É uma época de pandemia em todo o lado, com todas as peculiaridades que isso implica para a vida de fé. O Uruguai tem tido um baixo número de pessoas infectadas e mortes. Como tem estado presente a Igreja durante este tempo?

-Estou muito feliz, porque quando a pandemia começou, parecia que a noite estava a chegar para nós de muitas maneiras. Mas aqui, ao contrário do que acontece noutros países, as igrejas nunca foram fechadas. Aqui, podiam permanecer abertos; o que não podiam fazer era realizar celebrações que reunissem os fiéis; que dependessem dos párocos ou dos reitores das igrejas, se os mantivessem abertos.

Houve uma experiência muito agradável. Aos domingos, a bênção com o Santíssimo Sacramento foi dada nos bairros, na cidade; a maioria dos sacerdotes fê-lo e creio que deu frutos. Houve uma resposta imediata nas redes sociais. No dia a seguir ao início do confinamento, as missas já estavam a ser difundidas nas plataformas. E quase todas as paróquias e instituições começaram a trabalhar desta forma, bem como as escolas e universidades católicas. Ao mesmo tempo, houve uma resposta dos fiéis para continuar a colaborar economicamente, uma preocupação de que ao padre não faltasse nada; os padres no Uruguai vivem de forma muito austera, mas a nenhum padre faltaram as necessidades da vida. 

Tudo isto fala muito bem por nós. E agora, desde 19 de Junho, que este ano foi a festa do Sagrado Coração de Jesus, tem havido uma enorme alegria entre o povo ao regressar à celebração das Missas; tem sido muito bonito, houve realmente um desejo de participar na Eucaristia.

Finalmente, qual é a resposta da Igreja à realidade de um mundo globalizado, muito preocupada com o que esta pandemia deixou para trás?

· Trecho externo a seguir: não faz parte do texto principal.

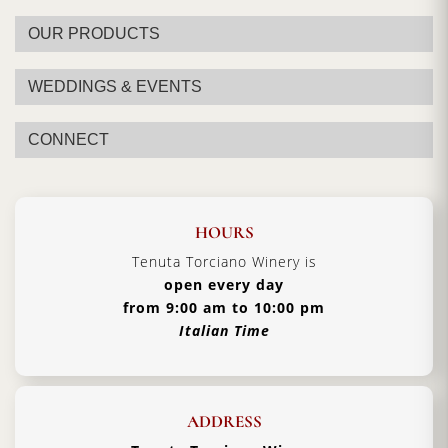
OUR PRODUCTS
WEDDINGS & EVENTS
CONNECT
HOURS
Tenuta Torciano Winery is
open every day
from 9:00 am to 10:00 pm
Italian Time
ADDRESS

-A resposta da Igreja é a proclamação da fé em Jesus Cristo, Salvador do mundo, confiança em Deus, que é aquele que em última análise lidera a história e, portanto, em semear a esperança no coração das pessoas. O mundo conheceu outras epidemias, obviamente nenhuma no mundo globalizado de hoje, mas, bem, as epidemias noutros tempos já passaram, deixaram as suas sequelas e esta também deixará as suas sequelas. 

Parece-me que a Igreja, na medida em que é capaz de proclamar o Cristo ressuscitado, o Senhor da história, próximo de nós, está a cumprir a sua missão e a encorajar uma vida pós-pandémica mais carregada de esperança, porque sem dúvida uma situação como a que estamos a viver conduz a questões fundamentais sobre a vida: o porquê, o para quê, qual é o significado da dor, qual é o significado da nossa existência.